Fringe: Why I Won’t Be Watching

September 17, 2008
 | 
3 min read

Last week, J.J. Abrams' latest television show, Fringe, premiered. At first, I was excited to see another serial sci-fi on network television. Unfortunately, it did not take long for my excitement to wane. And (mostly) not due to the content of the show, rather it is the artistic choices that have me disappointed.

On the surface, Fringe is about an FBI agent who is assigned to a special group to investigate strange happenings that are collectively dubbed "the pattern." It is believed that these events are the result of some one (or group) using the world as their laboratory. The general premise is interesting, though the details are a bit infuriating.
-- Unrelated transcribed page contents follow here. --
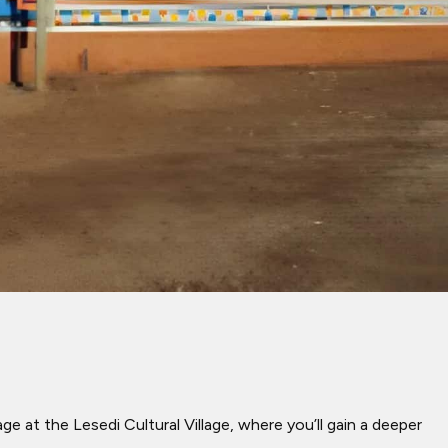
e at the Lesedi Cultural Village, where you’ll gain a deeper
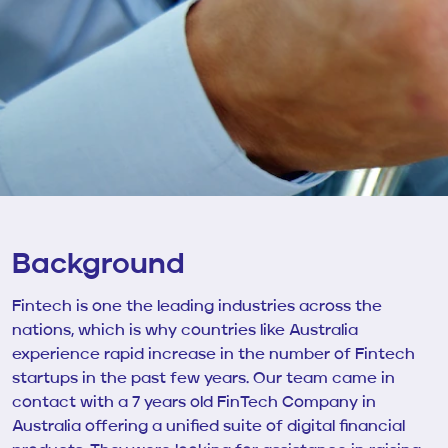
Background
Fintech is one the leading industries across the
nations, which is why countries like Australia
experience rapid increase in the number of Fintech
startups in the past few years. Our team came in
contact with
a 7 years old
FinTech Company in
Australia offering a unified suite of digital financial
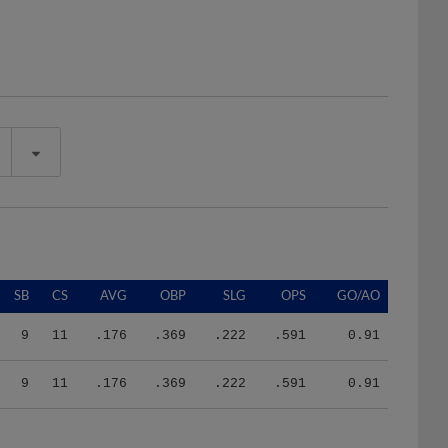
SB
CS
AVG
OBP
SLG
OPS
GO/AO
9
11
.176
.369
.222
.591
0.91
9
11
.176
.369
.222
.591
0.91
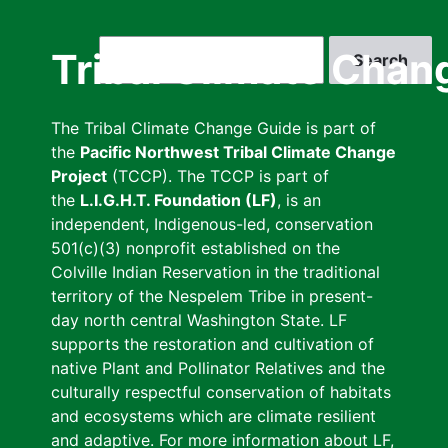
Skip
to
Search
Tribal Climate Chan
main
content
The Tribal Climate Change Guide is part of
the
Pacific Northwest Tribal Climate Change
Project
(TCCP). The TCCP is part of
the
L.I.G.H.T. Foundation (LF)
, is an
independent, Indigenous-led, conservation
501(c)(3) nonprofit established on the
Colville Indian Reservation in the traditional
territory of the Nespelem Tribe in present-
day north central Washington State. LF
supports the restoration and cultivation of
native Plant and Pollinator Relatives and the
culturally respectful conservation of habitats
and ecosystems which are climate resilient
and adaptive. For more information about LF,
Granted, the show is about fringe science, but a "pulse camera" that when aimed and flashed at a dead woman's optic nerve (after the eyeball has been removed from her socket, though while it is still atached) produces images on a monitor that she saw before she died. Not the moment before she died, mind you, but rather hours before when she was conveniently looking out a window to see a bridge that tipped the investigator off as to the location of the killer. Normally, I'm all for suspended reality, but there were so many times I would audibly say to my self "oh, come on!"

However, like i said, it is not really the content or premise of the show that pushes me away. It is the uncanny artistic resemblance one of Abrams' other shows that does it for me. The soundtrack could be lifted directly from Lost. The stingers and transitions are just too identical. Then there's the mysterious, possibly evil, Massive Dynamic, which provides a plot convention so similar to The Dharma Initiative that I was expecting to see Dr. Pierre Chang from the training videos walking around somewhere. Not to mention that there was a Massive Dynamic commercial at the end of the premiere pointing to their website for yet another ARG.

Lastly, while each episode can stand on its own, there are still so many questions posed which you just know aren't going to be answered until season 3 (or will all be answered in one fell swoop in the season finale, only to ask 20 more). I get it Mr. Abrams, you like to keep people guessing and have a story arch spanning entire seasons. I just hope you learned from Lost that you have to actually answer those questions as you go along and not piss off your viewers.

I want to like Fringe, I really do. In fact, I might catch an episode here and there. I like Joshua Jackson, Anna Torv is okay as Olivia, and Josh Noble plays the cliché mad scientist well. But there just isn't enough to keep me hooked, and there's too much to push me away. It felt too formulaic, granted it is an Abrams formula, but formulaic still. It's a shame.